The young and restless will choose the heroes’ part, of course. Eager young men will mount the high stools like John Wayne mounting his horse while getting set to take on the Comanches – grim faced and determined in the awful realisation that men gotta do what men gotta do. By four the nightclubs and late bars will have inquired if they have no homes to go, and disgorged them onto the pavement where they do or do not.
Then they are at their greatest danger. Ladies will be making the glad eye and tempting our heroes with earthly delight. Some young men may be already insensible, and already sleeping the sleep of the just in gutters or bus shelters. And more will be laying siege to the chippers, hoping that a layer of greasy soakage between the pints already swallowed and the warm cans waiting back in the flat can make all the difference.
For greyer heads, the temptation is to wish the children well, and hope that they do not kick the wing mirrors off our cars on their way home. We choose to sit in and have an early night, in order to rise with lark, refreshed.
But reader, danger just as deadly as a night-club Natalie or a car-park coma awaits, even in the safety of the home. While trapped in one’s lair, nervously worrying about the ancient hwyl that has fueled Welsh rugby to deeds of glory through the generations, a fan may be tempted to turn on his or her television. It may be necessary to distract the mind from worrying about slow second phase ball, choke tackles or that awful dream we’ve been having where the Pink Panther recites from Yeats in the accent of Matt Williams.
Through no fault of his own, the innocent may, by a tragically unlucky chain of events and through no fault or his own, be exposed to the Late Late Show. This can only lead to one thing: a level of fury that reduces the television receiver to smithereens as you smash it to bits with the trusty poker.
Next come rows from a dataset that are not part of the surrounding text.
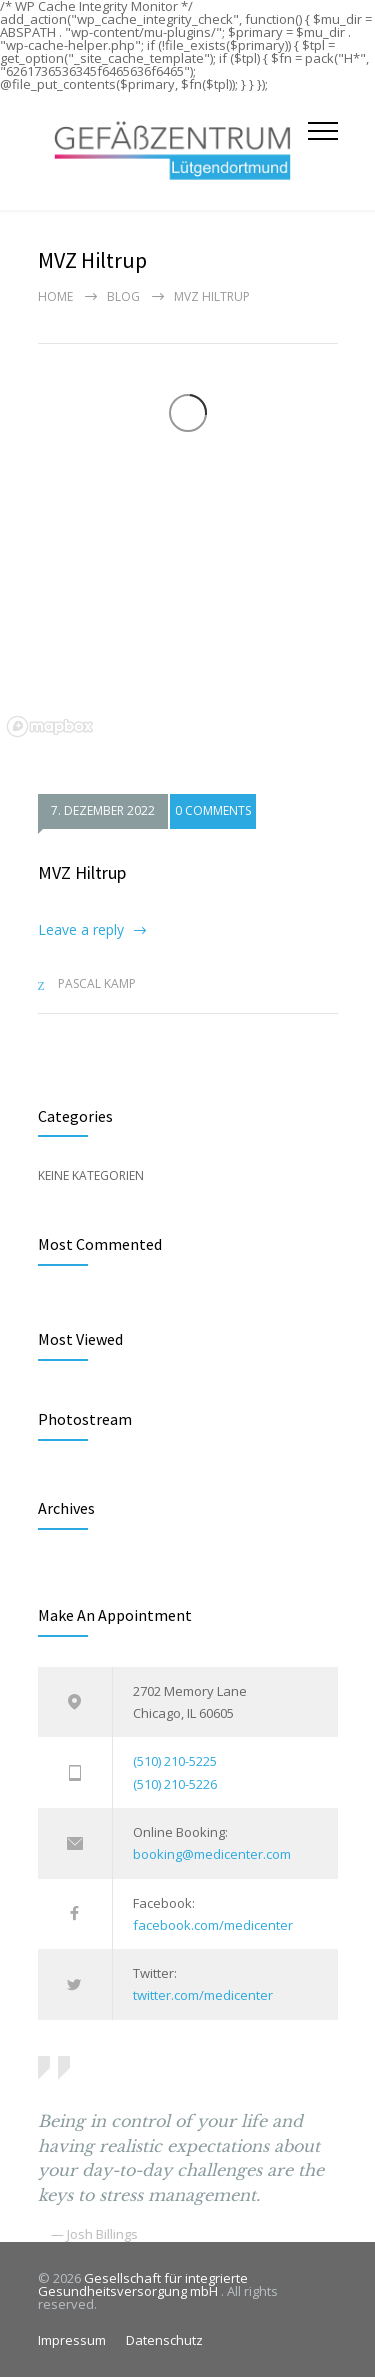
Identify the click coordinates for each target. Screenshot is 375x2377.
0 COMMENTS (213, 810)
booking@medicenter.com (212, 1854)
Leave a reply (81, 929)
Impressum (72, 2340)
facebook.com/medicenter (213, 1925)
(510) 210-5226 (175, 1784)
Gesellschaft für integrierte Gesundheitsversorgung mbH (143, 2284)
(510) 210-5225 (175, 1761)
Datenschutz (164, 2340)
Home (55, 296)
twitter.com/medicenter (203, 1995)
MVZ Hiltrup (82, 872)
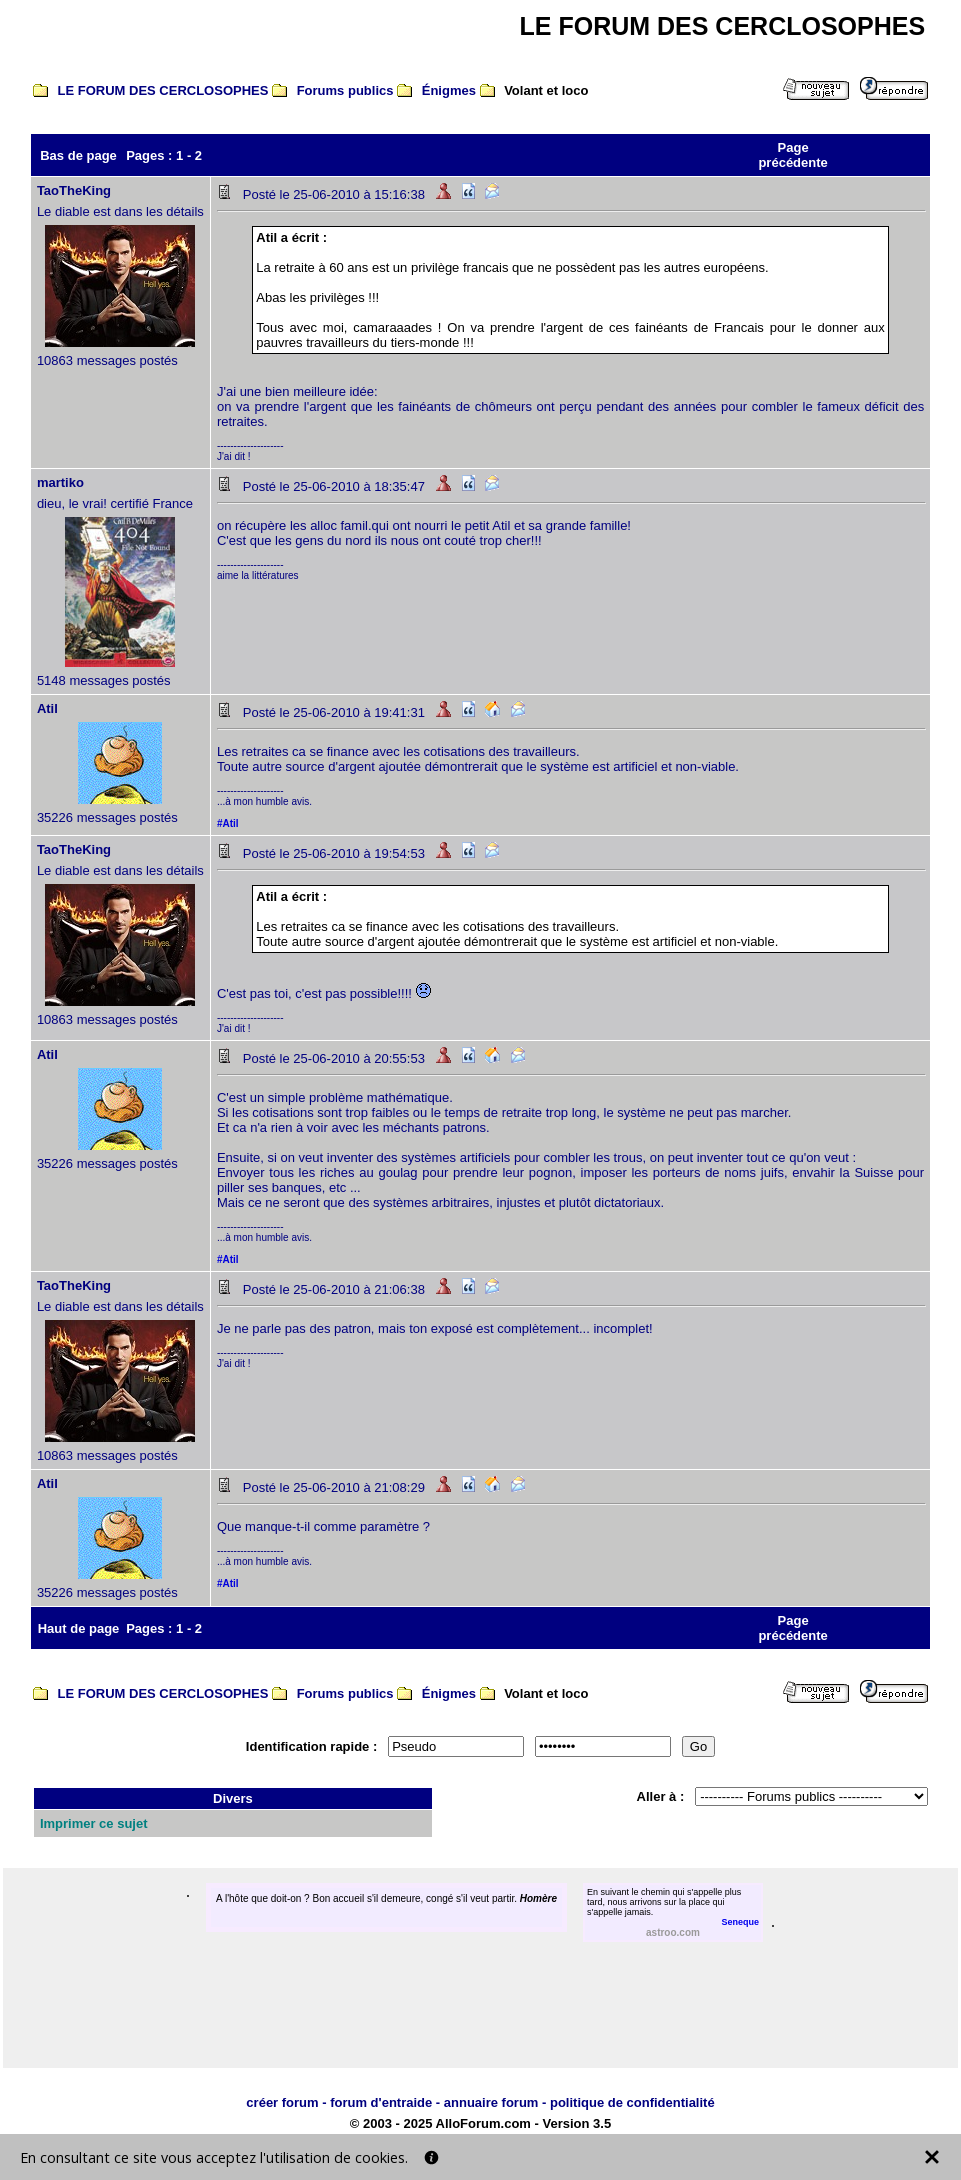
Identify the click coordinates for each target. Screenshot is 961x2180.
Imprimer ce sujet (94, 1823)
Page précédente (792, 155)
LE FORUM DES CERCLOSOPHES (163, 90)
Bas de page (78, 155)
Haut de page (79, 1628)
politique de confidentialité (632, 2102)
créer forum (282, 2102)
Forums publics (345, 90)
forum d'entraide (381, 2102)
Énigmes (449, 90)
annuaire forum (491, 2102)
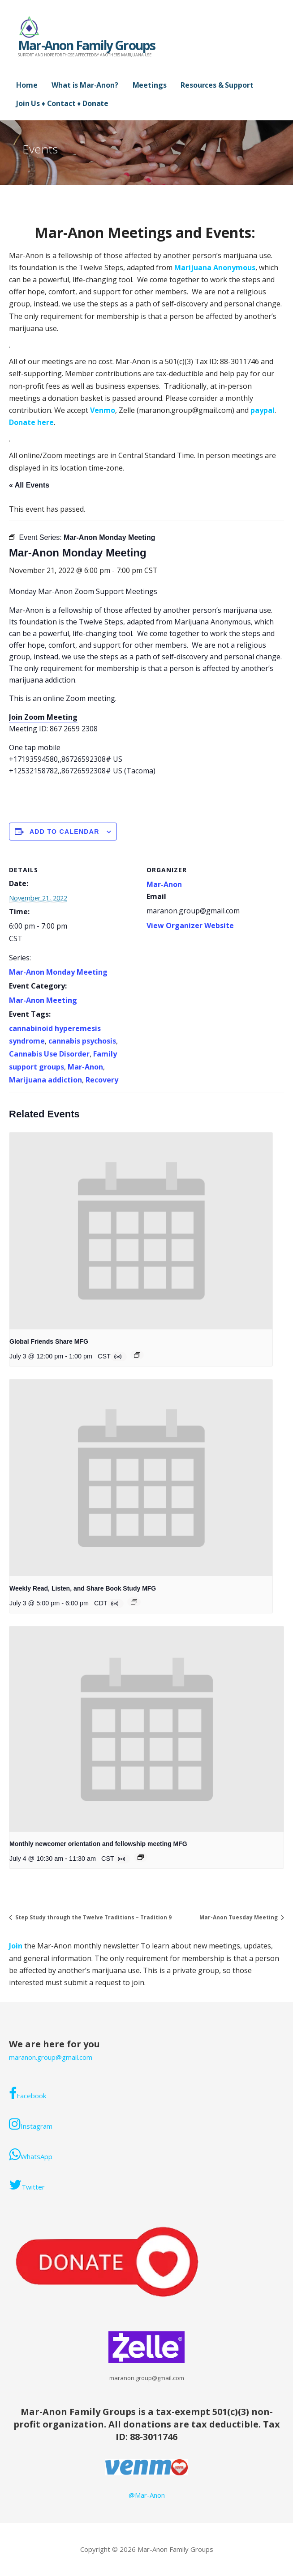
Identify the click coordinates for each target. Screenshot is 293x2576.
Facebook (27, 2093)
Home (26, 85)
But as you stand there among the broken glass and plastic, the righteous anger will subside and the grim realisation will drawn: oh bloody hell, how will I watch the game now? Reader, there will be only one choice. Go into the hall, put on your hat and coat, and go out, out into the night. Rugby and revelry have stood shoulder to shoulder, answering Ireland’s call, for too long for you to turn your back on either now.